Aibreán 12, 2004

born to be a stuntman

Percaya atau tidak kebanyakan warga Jakarta di tuntut selain menjadi pekerja keras juga memilki stamina dan keahlian akrobat yang luar biasa. Bayangkan dari sejak duduk di bangku sekolah orang Jakarta telah akrab dengan berbagai aksi menyerempet bahaya bahkan cenderung mempertaruhkan nyawanya. Ingat tidak waktu SMP dulu anti banget naek angkot atau mikrolet, lebih memilih mobil bak terbuka untuk berangkat dan pulang sekolah baik itu mobil bak Kijang, Hi-Ace truk tiga perempat sampe truk semen yang ga ada baknyapun ditebengin.

Caranya simple aja kok sementara mobil atau truk masih berjalan..kejar lalu tomplok, cari pijakan dan naek ke atas bak. Biasanya ritual ini dilakuin ketika arus dalam keadaan sedikit macet hingga mobil atau truk tidak melaju terlalu cepat. Lah bagaimana dong bila sedang tidak macet? biasanya ada aja satu anak yang sok berani berdiir di tengah jalan memberhentikan mobil atau truk yang melaju....ck ck ck.

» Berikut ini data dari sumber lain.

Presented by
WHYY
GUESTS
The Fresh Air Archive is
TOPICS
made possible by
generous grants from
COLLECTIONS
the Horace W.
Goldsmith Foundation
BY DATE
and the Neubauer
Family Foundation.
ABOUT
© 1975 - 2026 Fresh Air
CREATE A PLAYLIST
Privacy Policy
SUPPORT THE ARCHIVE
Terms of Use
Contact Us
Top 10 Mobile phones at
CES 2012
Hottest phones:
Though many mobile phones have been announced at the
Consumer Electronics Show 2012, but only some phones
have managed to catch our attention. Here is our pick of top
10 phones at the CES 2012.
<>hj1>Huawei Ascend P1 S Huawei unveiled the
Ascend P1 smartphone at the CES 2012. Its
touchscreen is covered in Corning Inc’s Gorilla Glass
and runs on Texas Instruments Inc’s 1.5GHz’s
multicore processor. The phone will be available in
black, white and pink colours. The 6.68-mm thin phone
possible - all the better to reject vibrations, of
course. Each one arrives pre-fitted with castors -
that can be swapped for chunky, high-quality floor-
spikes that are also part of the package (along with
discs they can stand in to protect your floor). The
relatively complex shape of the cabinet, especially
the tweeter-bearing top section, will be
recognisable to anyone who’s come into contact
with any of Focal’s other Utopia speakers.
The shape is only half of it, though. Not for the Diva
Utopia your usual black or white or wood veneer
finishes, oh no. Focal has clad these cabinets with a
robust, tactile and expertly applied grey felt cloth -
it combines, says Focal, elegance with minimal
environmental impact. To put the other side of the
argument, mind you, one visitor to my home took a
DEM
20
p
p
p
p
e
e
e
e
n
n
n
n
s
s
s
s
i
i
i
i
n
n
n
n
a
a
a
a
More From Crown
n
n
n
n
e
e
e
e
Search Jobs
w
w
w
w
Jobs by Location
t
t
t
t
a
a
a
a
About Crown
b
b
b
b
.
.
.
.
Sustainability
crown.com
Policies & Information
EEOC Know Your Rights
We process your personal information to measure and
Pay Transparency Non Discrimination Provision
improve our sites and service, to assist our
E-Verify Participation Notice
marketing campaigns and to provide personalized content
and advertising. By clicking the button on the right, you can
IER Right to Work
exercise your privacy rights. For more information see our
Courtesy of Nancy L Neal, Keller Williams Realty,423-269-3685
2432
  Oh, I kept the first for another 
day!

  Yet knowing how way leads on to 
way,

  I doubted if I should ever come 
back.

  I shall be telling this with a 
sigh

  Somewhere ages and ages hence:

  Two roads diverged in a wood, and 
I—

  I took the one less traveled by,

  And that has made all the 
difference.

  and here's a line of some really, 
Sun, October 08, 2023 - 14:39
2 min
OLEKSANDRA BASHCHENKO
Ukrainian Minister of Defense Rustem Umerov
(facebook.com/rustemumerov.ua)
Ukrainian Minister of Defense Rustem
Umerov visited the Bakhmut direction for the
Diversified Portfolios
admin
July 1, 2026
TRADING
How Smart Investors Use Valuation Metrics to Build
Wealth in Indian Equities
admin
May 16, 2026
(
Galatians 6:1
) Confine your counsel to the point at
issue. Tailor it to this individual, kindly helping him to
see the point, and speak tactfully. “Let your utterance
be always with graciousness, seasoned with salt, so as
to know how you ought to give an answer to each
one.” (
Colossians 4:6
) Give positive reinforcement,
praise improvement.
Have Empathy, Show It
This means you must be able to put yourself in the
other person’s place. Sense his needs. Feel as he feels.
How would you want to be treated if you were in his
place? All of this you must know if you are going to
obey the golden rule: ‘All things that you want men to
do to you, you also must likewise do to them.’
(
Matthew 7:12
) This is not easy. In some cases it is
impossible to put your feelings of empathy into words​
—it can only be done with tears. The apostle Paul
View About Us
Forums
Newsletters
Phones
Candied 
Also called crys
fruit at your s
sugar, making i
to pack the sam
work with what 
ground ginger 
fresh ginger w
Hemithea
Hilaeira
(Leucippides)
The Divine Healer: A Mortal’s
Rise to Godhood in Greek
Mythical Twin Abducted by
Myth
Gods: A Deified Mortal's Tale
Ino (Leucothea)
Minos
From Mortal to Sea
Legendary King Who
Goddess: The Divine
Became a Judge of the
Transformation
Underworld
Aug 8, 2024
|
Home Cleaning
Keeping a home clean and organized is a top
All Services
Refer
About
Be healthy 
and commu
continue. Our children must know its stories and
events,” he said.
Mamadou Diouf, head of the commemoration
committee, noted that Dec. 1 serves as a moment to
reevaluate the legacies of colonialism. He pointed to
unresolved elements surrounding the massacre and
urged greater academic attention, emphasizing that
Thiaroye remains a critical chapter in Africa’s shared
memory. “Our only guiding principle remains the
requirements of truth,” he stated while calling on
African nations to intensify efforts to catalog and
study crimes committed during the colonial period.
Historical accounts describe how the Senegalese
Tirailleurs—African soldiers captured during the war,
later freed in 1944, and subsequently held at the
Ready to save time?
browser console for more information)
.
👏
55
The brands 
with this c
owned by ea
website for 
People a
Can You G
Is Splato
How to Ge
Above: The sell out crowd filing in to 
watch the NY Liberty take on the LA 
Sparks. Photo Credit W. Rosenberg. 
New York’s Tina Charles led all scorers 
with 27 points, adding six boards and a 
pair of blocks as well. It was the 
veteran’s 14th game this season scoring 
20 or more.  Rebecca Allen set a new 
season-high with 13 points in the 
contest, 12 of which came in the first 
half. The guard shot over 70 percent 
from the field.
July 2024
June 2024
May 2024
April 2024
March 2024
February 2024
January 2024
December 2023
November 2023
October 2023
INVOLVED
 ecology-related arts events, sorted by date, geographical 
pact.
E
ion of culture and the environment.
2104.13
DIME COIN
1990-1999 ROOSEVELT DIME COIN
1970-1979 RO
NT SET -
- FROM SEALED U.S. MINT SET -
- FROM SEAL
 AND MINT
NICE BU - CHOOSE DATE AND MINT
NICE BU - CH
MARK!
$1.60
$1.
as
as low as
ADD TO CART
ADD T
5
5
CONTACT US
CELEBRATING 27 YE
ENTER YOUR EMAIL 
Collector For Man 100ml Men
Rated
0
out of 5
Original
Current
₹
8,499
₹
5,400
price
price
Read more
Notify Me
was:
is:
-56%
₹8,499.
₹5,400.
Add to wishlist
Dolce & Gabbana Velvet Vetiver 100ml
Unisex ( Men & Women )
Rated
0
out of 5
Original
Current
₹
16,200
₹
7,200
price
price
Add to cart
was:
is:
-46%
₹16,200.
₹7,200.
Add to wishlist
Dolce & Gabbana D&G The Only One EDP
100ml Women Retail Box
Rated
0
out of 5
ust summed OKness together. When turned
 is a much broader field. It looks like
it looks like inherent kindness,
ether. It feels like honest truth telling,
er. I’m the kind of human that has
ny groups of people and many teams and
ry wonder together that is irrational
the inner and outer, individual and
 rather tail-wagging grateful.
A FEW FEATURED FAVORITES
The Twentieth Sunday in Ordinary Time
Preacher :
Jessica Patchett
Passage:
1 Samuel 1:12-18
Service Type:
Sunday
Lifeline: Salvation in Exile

Kebiasaan membonceng mobil menjadi trend yang berkembang sampai sekitar tahun awal 90-an tidak lagi harus ketika berangkat atau pulang sekolah liburan sekolahpun dilakonin, nggak tanggung-tanggung kali ini sasarannya sampai ke Bandung atau bahkan Jogja. Dengan modal minim berjanji di satu titik dekat jalan raya Propinsi (kalau dari rumah kami berati janjian deket Jl. Raya Bekasi) menebeng truk yang ke arah bandung atau Jogja atau paling tidak ke kota yang paling deket dengan tujuan yang akan disambung dengan truk lain. Selain truk biasanya untuk mencapai tujuan ga segan segan menjadi penumpang gelap kereta api. Seorang temen yang kebetulan kena garuk razia PJKA menolak tawaran untuk membayar tarif karcis yang hanya setengah harga, dia lebih memilih menumpang truk padahal anak orang kaya loh, segitu cintanya ck ck ck.



Tetapi cerita ini tidak berhenti sampai SMA saja, bahkan ketika akal sehat dan logika mengalahkan gejolak muda. Untuk berangkat kerjapun orang Jakarta ternyata diharuskan memiliki keahlian 'menomplok' bila ingin terbawa kendaraan umum pada rush hour, ga peduli bila anda wanita sekalipun. Waktu masih sering naek kereta dulu saya pernah melihat orang ngejar kereja yang sudah bergerak sekitar 50 meter-an, tapi org itu tetap nekat ngejar dan ketika kira2 jarak setengah atau satu metaran dia loncat dan nomplok tuh gerbong terkahir, kalau nggak dipegangin sama penumpang lainnya saya ga tau deh gimana akhir cerita ini.

Mungkin sutradara Hollywood musti ke Jakarta, tepatnya ke st. kereta listrik seputar jabotabek untuk melihat nekatnya kami demi sesuap nasi, dari yang nomplok kereta yang sudah berjalan sampai yang numpang di atas gerbong, bagaimana kalau di bayar lebih yah? Saya rasa nomplok pesawat ulang alikpun dilakonin abis. Hanya saja ga tau deh bisa ga kita beraksi di depan kamera khan rata2 orang kita pemalu looooh.

Btw sudah pernah lihat orang jatuh dari kereta atau kejepit antara peron dan gerbong kakinya?...saya pernah, mau denger?....laen kali ya.